Background:
Necroptosis is a type of regulated cell death and is induced by receptor-interacting protein kinases 1 (RIPK1) and its downstream substrate mixed lineage kinase-like (MLKL). Necroptosis causes the release of damage associated molecular patterns (DAMPs), thereby necroptosis is considered a pro-inflammatory process compared to apoptosis. The role of necroptosis in abdominal aortic aneurysm (AAA) formation remains to be clarified, as inflammation and regulated cell death of SMCs are established hallmarks  of AAA  progression.

Hypotheses:
We hypothesize that necroptotic cell death of smooth muscle cells (SMC) within the tunica media causes the release of DAMPs, which in turn leads to increased inflammatory activation and recruitment of polymorphonuclear neutrophils (PMN). These activated PMN then further induce SMC death thereby establishing a ‘vicious circle’ of AAA formation.
Methods and Results:
We performed in vivo studies in MLKL-deficient- (Mlkl^-/-) and RIPK1 inactivated (Ripk1^D138N/D138N) animals while wild-type (WT-C57BL/6) mice served as control. We induced abdominal aneurysm in these mice using two separate models: a) the angiotensin II (AngII) model and b) the porcine pancreatic elastase perfusion (PPE) model. To investigate the progression of aortic aneurysm formation, echocardiographic analyses were performed after 7 and 14 days of subcutaneous AngII application by osmotic mini-pumps and 3, 7, 14, 21, and 28 days following PPE surgery. Aortic sections were further analyzed using histological staining. Analyses of the aortic diameter indicate that Mlkl^-/-- as well as Ripk1^D138N/D138N- mice were protected from vascular dilatation upon AngII infusion at day 14 (increase of aortic diameter: WT: 61.4 ± 9.8 % vs. Ripk1^D138N/D138N: 28.0 ± 5.9 % vs. Mlkl^-/-: 23.2 ± 6.5 %; n=5/5/5; P (WT vs. Ripk1^D138N/D138N, WT vs. Mlkl^-/-) < 0.05) and after PPE surgery at day 21 (increase of aortic diameter: WT:  138.8 ± 29.4 % vs. Ripk1^D138N/D138N:  52.8 ± 9.1 vs. Mlkl^-/-: 60.3 ± 14.6 %; n=6/3/9; P (WT vs. Ripk1^D138N/D138N, WT vs. Mlkl^-/-) < 0.05). Puls wave velocity was increased in AAA formation, but attenuated with Necroptosis deficiency after PPE.
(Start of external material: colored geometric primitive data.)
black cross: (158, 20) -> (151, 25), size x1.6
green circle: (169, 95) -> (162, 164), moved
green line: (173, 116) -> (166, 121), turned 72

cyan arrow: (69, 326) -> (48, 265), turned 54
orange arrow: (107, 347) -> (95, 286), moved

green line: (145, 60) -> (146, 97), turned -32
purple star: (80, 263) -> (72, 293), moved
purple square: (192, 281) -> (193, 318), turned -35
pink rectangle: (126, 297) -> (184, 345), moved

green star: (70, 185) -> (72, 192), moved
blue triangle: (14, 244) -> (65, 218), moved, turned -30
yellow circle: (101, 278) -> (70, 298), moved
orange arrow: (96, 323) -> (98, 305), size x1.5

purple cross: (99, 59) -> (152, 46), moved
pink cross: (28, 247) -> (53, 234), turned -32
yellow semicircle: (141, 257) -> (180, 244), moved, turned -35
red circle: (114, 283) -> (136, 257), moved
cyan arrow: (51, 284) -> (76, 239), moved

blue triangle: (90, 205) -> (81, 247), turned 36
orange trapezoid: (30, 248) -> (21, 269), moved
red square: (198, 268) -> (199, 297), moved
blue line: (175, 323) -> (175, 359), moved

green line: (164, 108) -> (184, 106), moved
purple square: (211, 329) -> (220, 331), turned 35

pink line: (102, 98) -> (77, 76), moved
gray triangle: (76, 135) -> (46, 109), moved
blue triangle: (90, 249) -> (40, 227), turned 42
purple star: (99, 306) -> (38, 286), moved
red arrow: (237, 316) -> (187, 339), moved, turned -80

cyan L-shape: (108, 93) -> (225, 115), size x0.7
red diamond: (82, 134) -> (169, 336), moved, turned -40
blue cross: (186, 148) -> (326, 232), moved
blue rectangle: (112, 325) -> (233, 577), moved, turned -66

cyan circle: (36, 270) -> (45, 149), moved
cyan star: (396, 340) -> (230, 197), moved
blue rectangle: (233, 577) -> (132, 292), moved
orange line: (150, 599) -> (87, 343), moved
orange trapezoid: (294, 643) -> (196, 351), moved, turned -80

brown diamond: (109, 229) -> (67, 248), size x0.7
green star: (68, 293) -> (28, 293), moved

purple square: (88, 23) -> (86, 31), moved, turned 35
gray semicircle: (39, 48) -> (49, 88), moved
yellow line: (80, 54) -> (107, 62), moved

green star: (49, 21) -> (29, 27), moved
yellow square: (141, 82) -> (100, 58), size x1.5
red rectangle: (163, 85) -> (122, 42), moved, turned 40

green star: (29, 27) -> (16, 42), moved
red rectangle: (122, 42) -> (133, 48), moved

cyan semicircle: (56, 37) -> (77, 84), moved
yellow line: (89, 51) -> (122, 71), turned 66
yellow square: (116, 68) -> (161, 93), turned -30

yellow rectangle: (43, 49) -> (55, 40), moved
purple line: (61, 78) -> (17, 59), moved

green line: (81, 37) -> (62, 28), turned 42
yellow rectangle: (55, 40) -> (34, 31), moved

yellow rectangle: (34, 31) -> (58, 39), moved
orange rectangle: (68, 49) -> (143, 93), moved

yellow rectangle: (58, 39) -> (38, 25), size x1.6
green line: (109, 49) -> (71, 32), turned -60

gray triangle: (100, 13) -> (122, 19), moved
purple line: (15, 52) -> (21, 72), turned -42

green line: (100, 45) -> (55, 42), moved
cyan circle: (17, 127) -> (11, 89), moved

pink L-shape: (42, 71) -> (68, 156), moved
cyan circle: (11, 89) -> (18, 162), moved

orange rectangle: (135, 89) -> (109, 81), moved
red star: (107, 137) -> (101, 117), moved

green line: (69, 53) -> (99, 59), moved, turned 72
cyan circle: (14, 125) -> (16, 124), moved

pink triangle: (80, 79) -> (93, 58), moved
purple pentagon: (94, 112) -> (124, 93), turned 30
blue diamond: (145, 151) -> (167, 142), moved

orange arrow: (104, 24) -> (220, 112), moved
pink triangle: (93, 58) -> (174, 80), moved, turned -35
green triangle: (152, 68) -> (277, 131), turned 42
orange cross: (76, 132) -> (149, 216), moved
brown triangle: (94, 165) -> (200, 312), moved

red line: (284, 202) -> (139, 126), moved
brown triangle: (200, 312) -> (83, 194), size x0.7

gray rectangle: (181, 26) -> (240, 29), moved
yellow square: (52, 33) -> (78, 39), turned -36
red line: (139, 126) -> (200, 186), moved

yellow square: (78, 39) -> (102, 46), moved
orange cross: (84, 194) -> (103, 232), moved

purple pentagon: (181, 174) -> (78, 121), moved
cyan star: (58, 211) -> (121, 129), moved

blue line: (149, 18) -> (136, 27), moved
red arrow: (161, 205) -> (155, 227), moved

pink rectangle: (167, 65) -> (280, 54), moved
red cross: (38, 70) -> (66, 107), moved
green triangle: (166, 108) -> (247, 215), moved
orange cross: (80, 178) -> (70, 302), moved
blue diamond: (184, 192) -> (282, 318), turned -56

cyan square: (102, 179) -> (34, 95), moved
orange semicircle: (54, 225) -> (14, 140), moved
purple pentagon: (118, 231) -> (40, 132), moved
Aortic hematoxylin/eosin staining revealed increased tunica media thickness in untreated Mlkl^-/- mice as compared to WT animals. Furthermore, collagen deposition within the tunica media of Mlkl^-/-- animals was significantly elevated as compared to WT animals after AngII and  PPE AAA induction, indicating a role of necroptosis in vascular remodeling during AAA formation. Necroptosis deficiency stabilized elastin fibers, as the number of elastin strand breaks significantly decrease in Ripk1^D138N/D138N  and Mlkl^-/- animals after AngII and PPE treatment.
To further assess the influence of inflammatory stimuli on necroptosis induction we treated human primary aortic SMC with tumor necrosis factor (TNF) resulting in increased expression of MLKL (rel. Mlkl mRNA expression: control: 85.5 ± 30.3 % vs. TNF: 241.1 ± 53.5 %; n=5/6; P (control vs. TNF) < 0.05). Furthermore, TNF-alpha induction of primary SMCs of Ripk1^D138N/D138N and Mlkl^-/- animals showed decreased IL-6 expression with Necroptosis deficiency. 

Conclusion:
This study has revealed a crucial role of MLKL-induced necroptosis in the development and progression of AAA. Data from this study also confirmed that RIPK1 inactivity and MLKL deficiency protect from AAA development and pointing towards a potential new treatment strategy in this disease.